Verifiable Transformers encode circuit explanations as formal solver-checkable claims
Researchers convert task-localized Transformer circuits into bounded SMT propositions, exhaustively verifying quote-closing and bracket-tracking circuits on small models and demonstrating stable GPT-2 scale training with SMT-encodable operators.

A preprint posted to arXiv this week introduces Verifiable Transformers, a framework that converts task-localized Transformer circuits into formal propositions a satisfiability-modulo-theories solver can check. Mechanistic interpretability typically identifies circuits inside Transformers through examples, ablations, and manual reasoning—but stops short of proof. The new framework closes that gap by encoding extracted circuits directly into an SMT solver, then verifying properties like projected functional equivalence, edge necessity, and final-residual robustness over a finite task domain.
The authors instantiate direct verification with a GPT-style architecture built from SMT-encodable primitives: Signed L1 BandNorm, sparsemax attention, and LeakyReLU activations.

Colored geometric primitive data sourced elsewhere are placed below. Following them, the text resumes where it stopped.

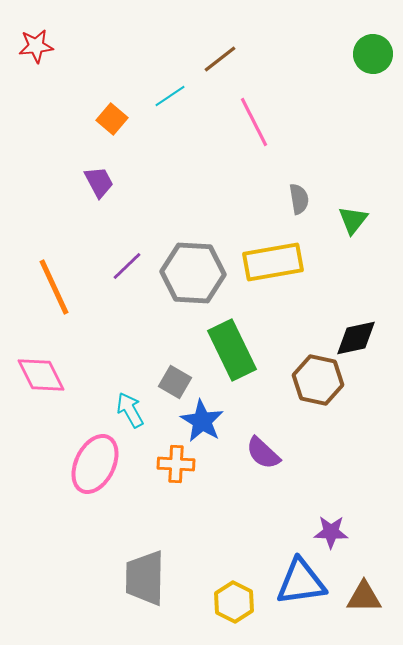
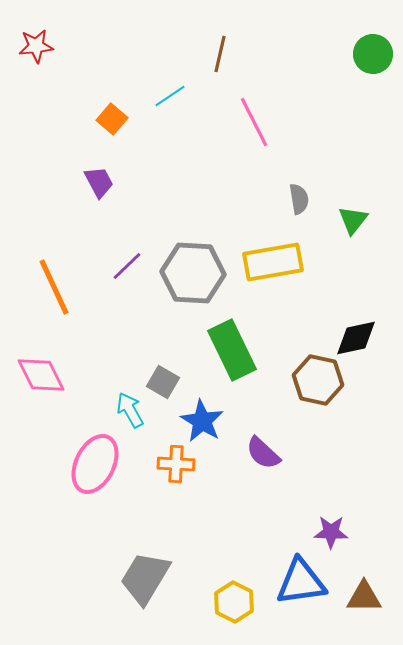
brown line: moved 5 px up; rotated 39 degrees counterclockwise
gray square: moved 12 px left
gray trapezoid: rotated 30 degrees clockwise
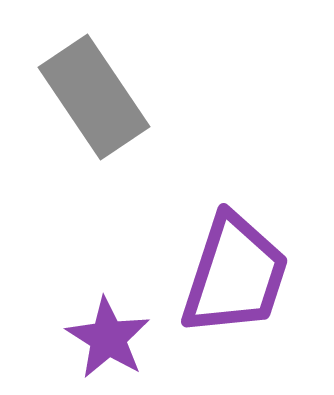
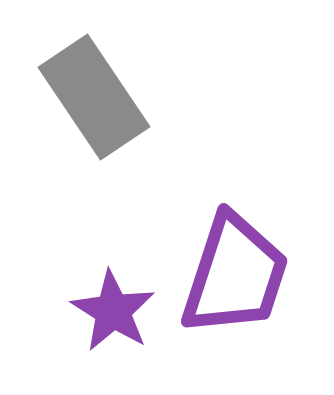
purple star: moved 5 px right, 27 px up
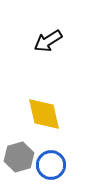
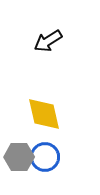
gray hexagon: rotated 16 degrees clockwise
blue circle: moved 6 px left, 8 px up
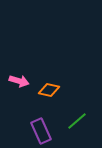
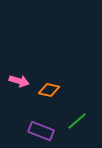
purple rectangle: rotated 45 degrees counterclockwise
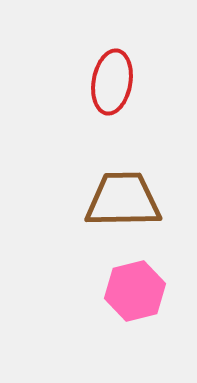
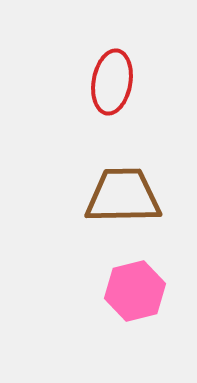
brown trapezoid: moved 4 px up
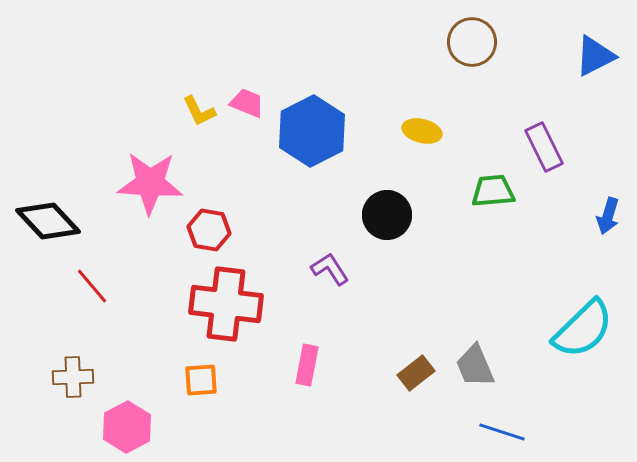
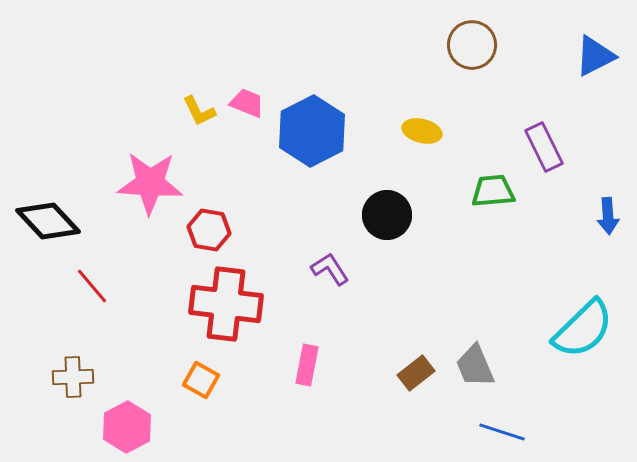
brown circle: moved 3 px down
blue arrow: rotated 21 degrees counterclockwise
orange square: rotated 33 degrees clockwise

On small symbolic sequence tasks—quote closing and bracket type tracking—they train a Transformer whose weights and forward pass fit entirely inside the solver's representation. They extract sparse circuits for each task and exhaustively verify that the circuit produces the correct output for every possible input in the bounded domain, that each edge is necessary, and that task-irrelevant content changes leave predictions unchanged. The solver either confirms the claim or returns a counterexample.
Scaling and hard-to-encode operators
The same operator stack trains stably on OpenWebText at GPT-2 parameter count, though naive direct SMT verification remains intractable at that scale. For circuits that include operators the solver cannot encode exactly—standard softmax attention, for instance—the framework offers surrogate-mediated verification: fit an SMT-encodable surrogate to the extracted circuit, validate the surrogate against the real circuit over the bounded task domain, then verify symbolic explanations against the surrogate. The paper demonstrates both verified symbolic explanations and solver-generated counterexamples on task-localized circuits with hard-to-encode attention.
The authors are not attempting full-model verification. The goal is a concrete path from "this circuit does X" to a formal claim a solver can prove or refute, turning mechanistic interpretability findings into propositions with the same rigor as a type-checked proof.